European officials met on Tuesday to sketch out options for a second bailout package for Greece, with private sector participation still under discussion to help relieve the country of its massive debt burden.

Senior EU finance officials gathered in Vienna to prepare the ground for more high-level talks on the Greek debt crisis. Sources said a range of policy steps were on the table, including a Vienna Initiative-style debt rollover and bond maturity extensions.

Greece faces a funding gap of over 60 billion euros in 2012 and 2013. Any private sector involvement is likely to form part of a broader package of measures to fill that hole, including aggressive privatisations, fresh austerity pledges from Athens and new aid from the European Union and the IMF.

Ratings agency Fitch said in a report on Tuesday that Greece's official lenders needed to put up 90-100 billion euros to give it sufficient time to implement reforms and cut debt.

It said Greece's ability to deliver on its fiscal promises in the face of rising opposition from the public and political opposition was increasingly in doubt.

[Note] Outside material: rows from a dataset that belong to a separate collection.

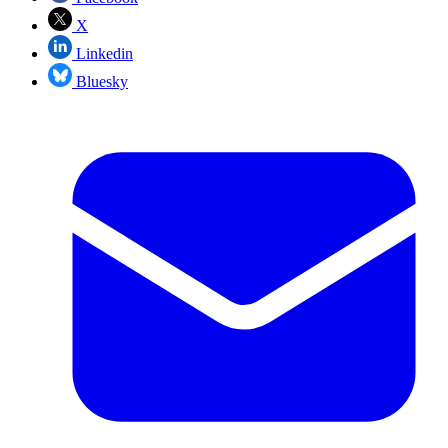
X
Linkedin
Bluesky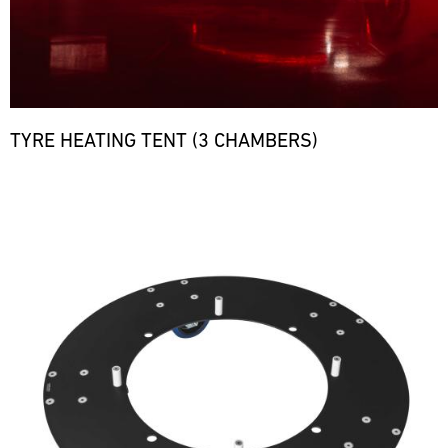
TYRE HEATING TENT (3 CHAMBERS)
Bild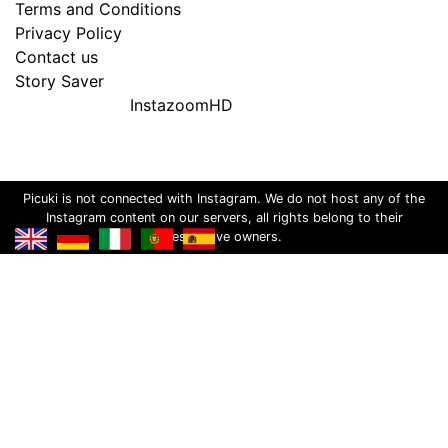
Terms and Conditions
Privacy Policy
Contact us
Story Saver
InstazoomHD
Picuki is not connected with Instagram. We do not host any of the
Instagram content on our servers, all rights belong to their
respective owners.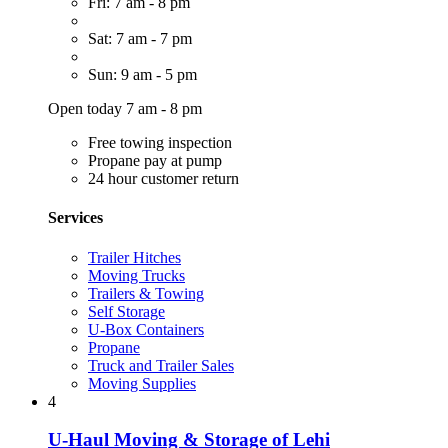
Fri: 7 am - 8 pm
Sat: 7 am - 7 pm
Sun: 9 am - 5 pm
Open today 7 am - 8 pm
Free towing inspection
Propane pay at pump
24 hour customer return
Services
Trailer Hitches
Moving Trucks
Trailers & Towing
Self Storage
U-Box Containers
Propane
Truck and Trailer Sales
Moving Supplies
4
U-Haul Moving & Storage of Lehi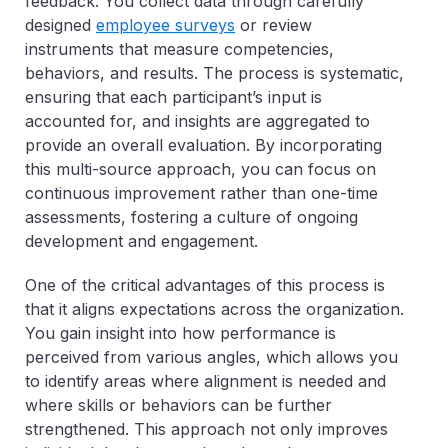
feedback. You collect data through carefully
designed
employee surveys
or review
instruments that measure competencies,
behaviors, and results. The process is systematic,
ensuring that each participant’s input is
accounted for, and insights are aggregated to
provide an overall evaluation. By incorporating
this multi-source approach, you can focus on
continuous improvement rather than one-time
assessments, fostering a culture of ongoing
development and engagement.
One of the critical advantages of this process is
that it aligns expectations across the organization.
You gain insight into how performance is
perceived from various angles, which allows you
to identify areas where alignment is needed and
where skills or behaviors can be further
strengthened. This approach not only improves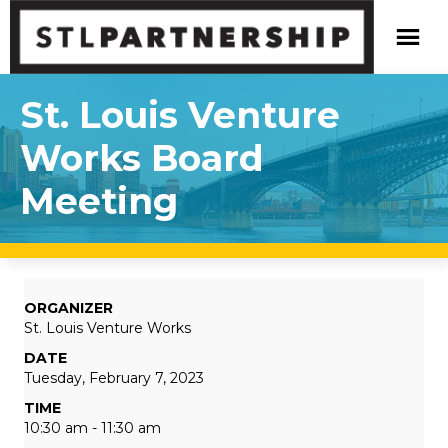
St. Louis Venture
Works Board
Meeting
ORGANIZER
St. Louis Venture Works
DATE
Tuesday, February 7, 2023
TIME
10:30 am - 11:30 am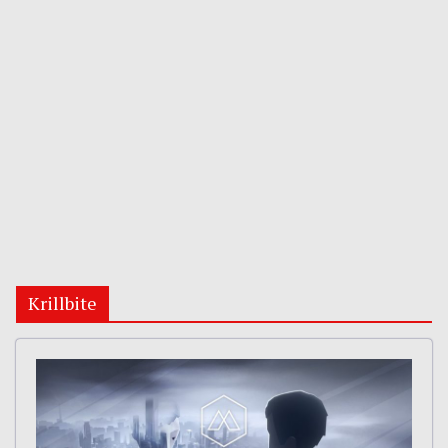
Krillbite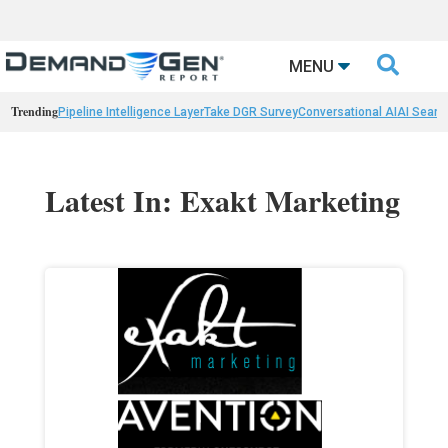

MENU
Trending
Pipeline Intelligence Layer
Take DGR Survey
Conversational AI
AI Searc
Latest In: Exakt Marketing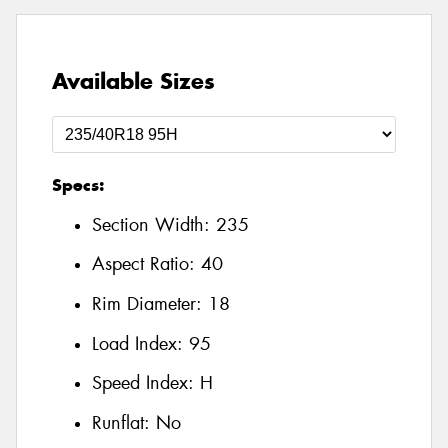
Available Sizes
Specs:
Section Width:
235
Aspect Ratio:
40
Rim Diameter:
18
Load Index:
95
Speed Index:
H
Runflat:
No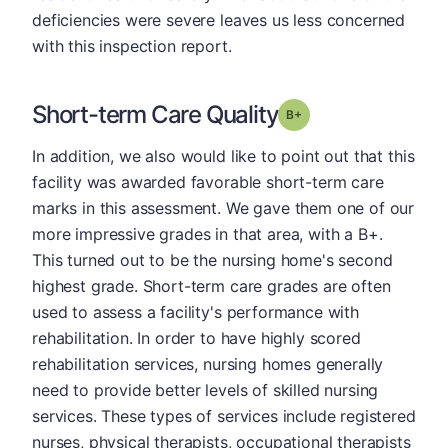
deficiencies were severe leaves us less concerned
with this inspection report.
Short-term Care Quality
plus
Grade: B-
In addition, we also would like to point out that this
facility was awarded favorable short-term care
marks in this assessment. We gave them one of our
more impressive grades in that area, with a B+.
This turned out to be the nursing home's second
highest grade. Short-term care grades are often
used to assess a facility's performance with
rehabilitation. In order to have highly scored
rehabilitation services, nursing homes generally
need to provide better levels of skilled nursing
services. These types of services include registered
nurses, physical therapists, occupational therapists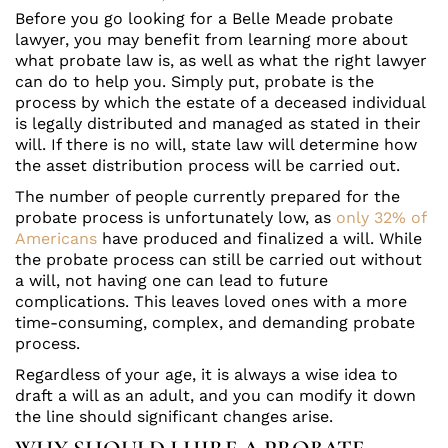
Before you go looking for a Belle Meade probate
lawyer, you may benefit from learning more about
what probate law is, as well as what the right lawyer
can do to help you. Simply put, probate is the
process by which the estate of a deceased individual
is legally distributed and managed as stated in their
will. If there is no will, state law will determine how
the asset distribution process will be carried out.
The number of people currently prepared for the
probate process is unfortunately low, as
only 32% of
Americans
have produced and finalized a will. While
the probate process can still be carried out without
a will, not having one can lead to future
complications. This leaves loved ones with a more
time-consuming, complex, and demanding probate
process.
Regardless of your age, it is always a wise idea to
draft a will as an adult, and you can modify it down
the line should significant changes arise.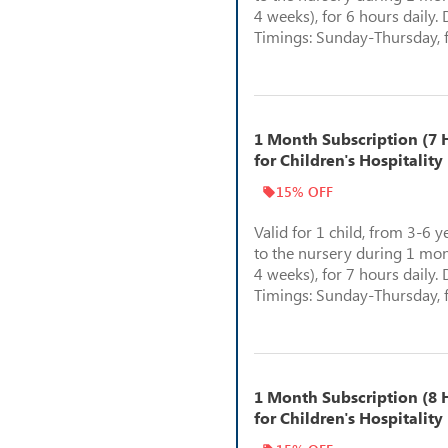
4 weeks), for 6 hours daily. 
Timings: Sunday-Thursday, 
1 Month Subscription (7 H
for Children's Hospitality
15% OFF
Valid for 1 child, from 3-6 y
to the nursery during 1 mon
4 weeks), for 7 hours daily. 
Timings: Sunday-Thursday, 
1 Month Subscription (8 H
for Children's Hospitality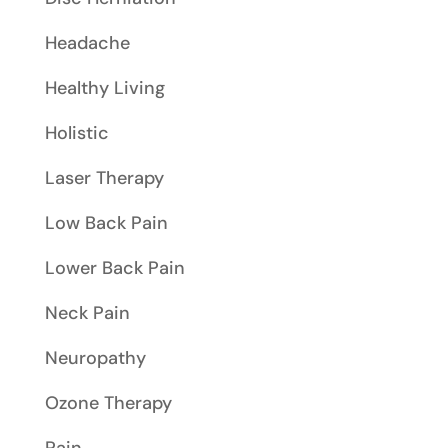
Headache
Healthy Living
Holistic
Laser Therapy
Low Back Pain
Lower Back Pain
Neck Pain
Neuropathy
Ozone Therapy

Underscoring the domestic obstacles, Greece's conservative opposition said a deal between the government and visiting European and IMF inspectors to cut value-added taxes in a bid to win their support was not good enough.

Greece's conservative opposition have demanded lower taxes as a condition for reaching a consensus with the Socialist government on further austerity measures, which Brussels says is essential to secure any further assistance.

The euro rose above $1.44 to reach its highest level in over two weeks on growing confidence that a deal for Greece would be sealed, before dipping slightly on reports that Germany and other countries were sticking to their insistence on private sector involvement.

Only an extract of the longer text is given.